Working across sculpture, painting, artist books and large-scale installations, Di Mauro is known for his inventive use of materials and his interest in how cultural heritage, memory and place can be expressed through surface and form.
His practice often incorporates industrial or everyday materials, which he transforms into refined objects that sit somewhere between landscape, architecture and design.His work is represented in many of Australia’s major public collections, including QAGOMA, the Art Gallery of Western Australia, McClelland Gallery and Sculpture Park, Bendigo Art Gallery, Artbank, the University of Queensland Art Museum and Deakin University, among others.
SELECTED CAREER HIGHLIGHTS
Over 45 solo exhibitions and more than 100 group exhibitions in Australia and overseas since the late 1980s.
Recipient of an Australia Council New Work grant (1999).
Winner of the inaugural Woollahra Sculpture Prize.
Included in the National Sculpture Prize and Exhibition at the National Gallery of Australia (2001).
Residencies with Parks Victoria in Melbourne and the British School at Rome (2002).
Finalist in the McClelland Survey and Award (2003).
Winner of the Montalto Sculpture Prize, Mornington Peninsula.
Selected for the Helen Lempriere National Sculpture Award and Exhibition (2003, 2005, 2008).
Awarded the Australia Council Barcelona Studio and subject of a survey exhibition at QUT Art Museum (both 2009)
He has also completed a significant body of public art commissions, including major works in Brisbane, Adelaide, Ningbo and Suzhou, often developed in collaboration with architects and landscape architects.
DI MAURO AT MONTALTO
Clip entered the Montalto collection after winning the Montalto Sculpture Prize in 2003, joining a growing group of works that chart the evolution of Australian sculpture across two decades.
Within the Sculpture Trail, the work sits close to the ground, inviting visitors to encounter it as they walk.

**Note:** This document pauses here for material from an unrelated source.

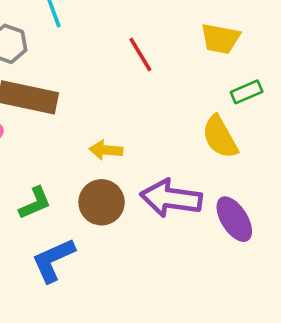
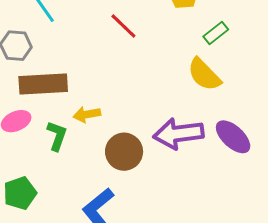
yellow arrow: (106, 150) -> (87, 114), moved
green L-shape: (35, 203) -> (57, 136), moved, turned -32

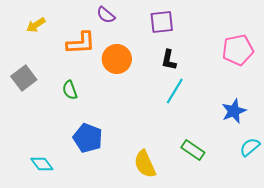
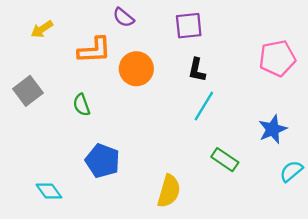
green rectangle: (193, 150) -> (225, 160), moved
yellow semicircle: (145, 164) -> (169, 191), turned -140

Its saturated green surface speaks directly to the estate’s lawns, vines and wetlands, yet its smooth, stylised contours clearly belong to a contemporary art vocabulary rather than the surrounding plant life.
In this way, Clip encapsulates one of the central ideas of the collection at Montalto: a meeting point between cultivated landscape and constructed form, where art heightens the experience of place without ever trying to imitate it.